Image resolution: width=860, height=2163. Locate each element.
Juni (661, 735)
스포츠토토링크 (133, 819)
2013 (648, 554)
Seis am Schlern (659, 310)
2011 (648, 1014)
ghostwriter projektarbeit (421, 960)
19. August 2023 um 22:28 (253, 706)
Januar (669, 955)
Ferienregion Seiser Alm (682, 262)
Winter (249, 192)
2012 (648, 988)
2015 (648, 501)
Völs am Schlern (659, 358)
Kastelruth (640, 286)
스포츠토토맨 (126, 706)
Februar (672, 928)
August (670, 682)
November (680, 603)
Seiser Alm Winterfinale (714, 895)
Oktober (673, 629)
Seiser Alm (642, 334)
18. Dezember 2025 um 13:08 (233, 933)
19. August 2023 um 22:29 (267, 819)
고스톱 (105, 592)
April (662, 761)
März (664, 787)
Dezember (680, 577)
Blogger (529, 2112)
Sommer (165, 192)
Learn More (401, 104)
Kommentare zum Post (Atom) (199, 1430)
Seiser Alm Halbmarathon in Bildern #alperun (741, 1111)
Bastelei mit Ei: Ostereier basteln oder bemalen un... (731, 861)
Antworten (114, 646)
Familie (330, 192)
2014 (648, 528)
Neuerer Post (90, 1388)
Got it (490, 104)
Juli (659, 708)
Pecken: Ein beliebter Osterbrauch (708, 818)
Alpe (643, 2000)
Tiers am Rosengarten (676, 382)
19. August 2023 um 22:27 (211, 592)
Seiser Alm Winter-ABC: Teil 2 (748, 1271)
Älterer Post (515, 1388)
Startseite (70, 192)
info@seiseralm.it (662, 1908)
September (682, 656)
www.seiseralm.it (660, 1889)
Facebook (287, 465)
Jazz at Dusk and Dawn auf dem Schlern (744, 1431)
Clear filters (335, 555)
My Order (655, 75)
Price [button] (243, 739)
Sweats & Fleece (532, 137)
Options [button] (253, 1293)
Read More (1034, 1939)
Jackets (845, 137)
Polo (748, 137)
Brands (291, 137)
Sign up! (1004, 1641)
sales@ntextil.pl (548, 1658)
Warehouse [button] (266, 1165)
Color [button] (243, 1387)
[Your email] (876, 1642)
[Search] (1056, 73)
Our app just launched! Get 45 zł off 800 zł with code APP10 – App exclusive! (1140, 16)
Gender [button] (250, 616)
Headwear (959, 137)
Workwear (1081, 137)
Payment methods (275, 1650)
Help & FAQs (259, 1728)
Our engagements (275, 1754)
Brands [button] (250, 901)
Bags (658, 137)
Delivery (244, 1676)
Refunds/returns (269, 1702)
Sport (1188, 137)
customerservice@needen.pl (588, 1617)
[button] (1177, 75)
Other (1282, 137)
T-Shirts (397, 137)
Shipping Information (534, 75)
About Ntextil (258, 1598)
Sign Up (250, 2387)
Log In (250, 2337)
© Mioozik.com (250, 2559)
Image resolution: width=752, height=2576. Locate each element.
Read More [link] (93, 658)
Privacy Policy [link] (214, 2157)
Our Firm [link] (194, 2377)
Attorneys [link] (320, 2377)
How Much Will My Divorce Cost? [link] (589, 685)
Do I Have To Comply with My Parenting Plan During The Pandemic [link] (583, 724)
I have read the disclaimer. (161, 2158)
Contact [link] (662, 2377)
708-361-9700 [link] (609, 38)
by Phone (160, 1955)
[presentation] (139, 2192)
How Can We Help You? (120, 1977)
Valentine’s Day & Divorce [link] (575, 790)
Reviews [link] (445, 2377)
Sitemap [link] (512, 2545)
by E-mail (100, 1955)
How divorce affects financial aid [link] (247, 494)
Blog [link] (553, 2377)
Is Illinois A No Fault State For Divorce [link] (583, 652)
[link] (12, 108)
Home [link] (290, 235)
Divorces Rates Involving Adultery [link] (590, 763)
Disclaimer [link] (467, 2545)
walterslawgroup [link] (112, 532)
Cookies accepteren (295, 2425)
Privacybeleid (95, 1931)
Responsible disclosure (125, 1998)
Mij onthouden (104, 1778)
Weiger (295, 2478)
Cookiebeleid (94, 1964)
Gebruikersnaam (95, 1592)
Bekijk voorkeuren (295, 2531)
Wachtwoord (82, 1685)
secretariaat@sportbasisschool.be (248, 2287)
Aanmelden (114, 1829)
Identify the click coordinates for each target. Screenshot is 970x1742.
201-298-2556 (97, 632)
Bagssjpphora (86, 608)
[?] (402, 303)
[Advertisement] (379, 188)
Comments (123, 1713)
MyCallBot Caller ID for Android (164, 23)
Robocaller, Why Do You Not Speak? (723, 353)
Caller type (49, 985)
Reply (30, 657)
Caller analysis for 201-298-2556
----------------------------------------
What the task asks: All of the entries are to be transcribed exactly.

Answer to this problem:
Image resolution: width=860, height=2163. Locate each element.
Juni (661, 735)
스포츠토토링크 (133, 819)
2013 (648, 554)
Seis am Schlern (659, 310)
2011 (648, 1014)
ghostwriter projektarbeit (421, 960)
19. August 2023 um 22:28 (253, 706)
Januar (669, 955)
Ferienregion Seiser Alm (682, 262)
Winter (249, 192)
2012 (648, 988)
2015 (648, 501)
Völs am Schlern (659, 358)
Kastelruth (640, 286)
스포츠토토맨 (126, 706)
Februar (672, 928)
August (670, 682)
November (680, 603)
Seiser Alm Winterfinale (714, 895)
Oktober (673, 629)
Seiser Alm (642, 334)
18. Dezember 2025 um 13:08 (233, 933)
19. August 2023 um 22:29 (267, 819)
고스톱 (105, 592)
April (662, 761)
März (664, 787)
Dezember (680, 577)
Blogger (529, 2112)
Sommer (165, 192)
Learn More (401, 104)
Kommentare zum Post (Atom) (199, 1430)
Seiser Alm Halbmarathon in Bildern #alperun (741, 1111)
Bastelei mit Ei: Ostereier basteln oder bemalen un... (731, 861)
Antworten (114, 646)
Familie (330, 192)
2014 (648, 528)
Neuerer Post (90, 1388)
Got it (490, 104)
Juli (659, 708)
Pecken: Ein beliebter Osterbrauch (708, 818)
Alpe (643, 2000)
Tiers am Rosengarten (676, 382)
19. August 2023 um 22:27 (211, 592)
Seiser Alm Winter-ABC: Teil 2 (748, 1271)
Älterer Post (515, 1388)
Startseite (70, 192)
info@seiseralm.it (662, 1908)
September (682, 656)
www.seiseralm.it (660, 1889)
Facebook (287, 465)
Jazz at Dusk and Dawn auf dem Schlern (744, 1431)
Clear filters (335, 555)
My Order (655, 75)
Price [button] (243, 739)
Sweats & Fleece (532, 137)
Options [button] (253, 1293)
Read More (1034, 1939)
Jackets (845, 137)
Polo (748, 137)
Brands (291, 137)
Sign up! (1004, 1641)
sales@ntextil.pl (548, 1658)
Warehouse [button] (266, 1165)
Color [button] (243, 1387)
[Your email] (876, 1642)
[Search] (1056, 73)
Our app just launched! Get 45 zł off 800 zł with code APP10 – App exclusive! (1140, 16)
Gender [button] (250, 616)
Headwear (959, 137)
Workwear (1081, 137)
Payment methods (275, 1650)
Help & FAQs (259, 1728)
Our engagements (275, 1754)
Brands [button] (250, 901)
Bags (658, 137)
Delivery (244, 1676)
Refunds/returns (269, 1702)
Sport (1188, 137)
customerservice@needen.pl (588, 1617)
[button] (1177, 75)
Other (1282, 137)
T-Shirts (397, 137)
Shipping Information (534, 75)
About Ntextil (258, 1598)
Sign Up (250, 2387)
Log In (250, 2337)
© Mioozik.com (250, 2559)
Image resolution: width=752, height=2576. Locate each element.
Read More [link] (93, 658)
Privacy Policy [link] (214, 2157)
Our Firm [link] (194, 2377)
Attorneys [link] (320, 2377)
How Much Will My Divorce Cost? [link] (589, 685)
Do I Have To Comply with My Parenting Plan During The Pandemic [link] (583, 724)
I have read the disclaimer. (161, 2158)
Contact [link] (662, 2377)
708-361-9700 [link] (609, 38)
by Phone (160, 1955)
[presentation] (139, 2192)
How Can We Help You? (120, 1977)
Valentine’s Day & Divorce [link] (575, 790)
Reviews [link] (445, 2377)
Sitemap [link] (512, 2545)
by E-mail (100, 1955)
How divorce affects financial aid [link] (247, 494)
Blog [link] (553, 2377)
Is Illinois A No Fault State For Divorce [link] (583, 652)
[link] (12, 108)
Home [link] (290, 235)
Divorces Rates Involving Adultery [link] (590, 763)
Disclaimer [link] (467, 2545)
walterslawgroup [link] (112, 532)
Cookies accepteren (295, 2425)
Privacybeleid (95, 1931)
Responsible disclosure (125, 1998)
Mij onthouden (104, 1778)
Weiger (295, 2478)
Cookiebeleid (94, 1964)
Gebruikersnaam (95, 1592)
Bekijk voorkeuren (295, 2531)
Wachtwoord (82, 1685)
secretariaat@sportbasisschool.be (248, 2287)
Aanmelden (114, 1829)
Identify the click coordinates for each target. Screenshot is 970x1742.
201-298-2556 (97, 632)
Bagssjpphora (86, 608)
[?] (402, 303)
[Advertisement] (379, 188)
Comments (123, 1713)
MyCallBot Caller ID for Android (164, 23)
Robocaller, Why Do You Not Speak? (723, 353)
Caller type (49, 985)
Reply (30, 657)
Caller analysis for 201-298-2556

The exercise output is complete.